Diz-se, também, que ''o maior capital humano é a criatividade'', mas a criatividade não pode ter como destino final a criação de produtos de consumo sujeitos à venda, ao lucro, à exploração, à usura e à acumulação de capital financeiro. Porque, nesse caso, a ''ciência da liberdade'' estaria sempre condicionada e dependente de uma autoria, de uma marca, de um registro, de uma fonte detentora de direitos e deveres que, em última análise, pertence a um dono, um grupo, uma empresa, um estado que usa do conhecimento comum, em benefício próprio e único.
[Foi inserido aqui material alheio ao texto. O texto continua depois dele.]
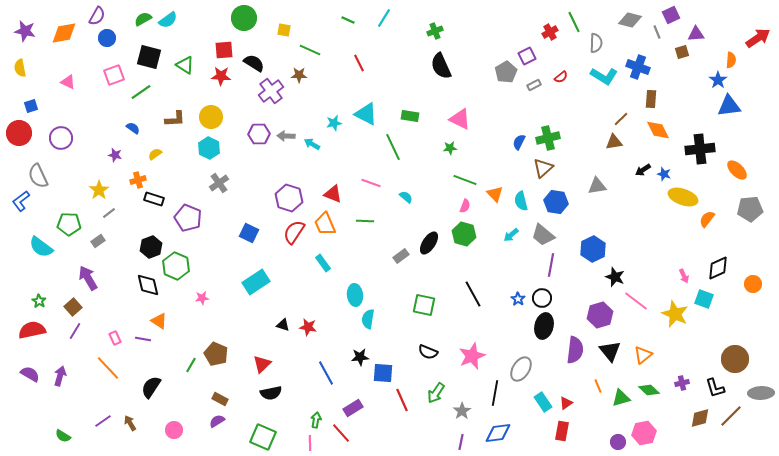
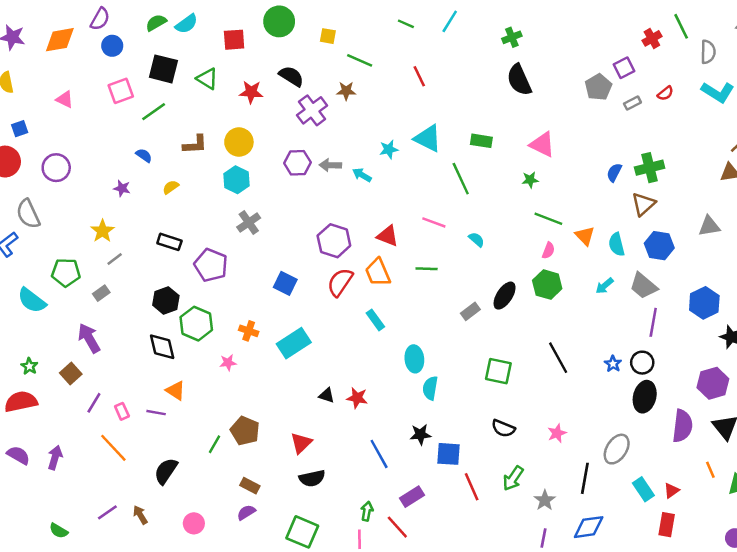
red square: (224, 50) -> (234, 40), moved
orange cross: (138, 180) -> (249, 331), moved, turned 35
purple line: (75, 331) -> (94, 403), moved
pink star: (472, 356) -> (557, 433), size x0.6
Dois pontos podem ser colocados aqui: o primeiro trata das liberdades individuais X as práticas coletivas. O segundo é o de que, ao projetar um modelo de sociedade ideal, poderíamos dar as costas a uma realidade que ainda engatinha na consciência de certos direitos que ainda nem foram implementados pelo atual modelo econômico e financeiro.
Mas, bem, aqui se trata de projeções. E em nosso caso, da projeção de uma sociedade voltada à criatividade enquanto capital maior a servir de moeda corrente.
Voltando ao primeiro ponto, é preciso manter as conquistas individuais, mas é preciso, urgentemente, criar formas de inibir o individualismo, o personalismo, a possibilidade de alguém ter e consumir muito além das necessidades humanas, impedindo que outras pessoas, em condições menos favoráveis, possam se beneficiar dos mesmos direitos.
A ciência - filha do determinismo e do racionalismo - não tem sensibilidade para fazer da economia uma disciplina humanística. É fria e só está voltada aos números, às cifras, às estatísticas. Por isso, cabe à cultura, a começar pela arte, assumir seu papel de agente transformador na sociedade, confirmando-se, de fato, como ''ciência da liberdade'' e usando a criatividade como sua mais potente arma.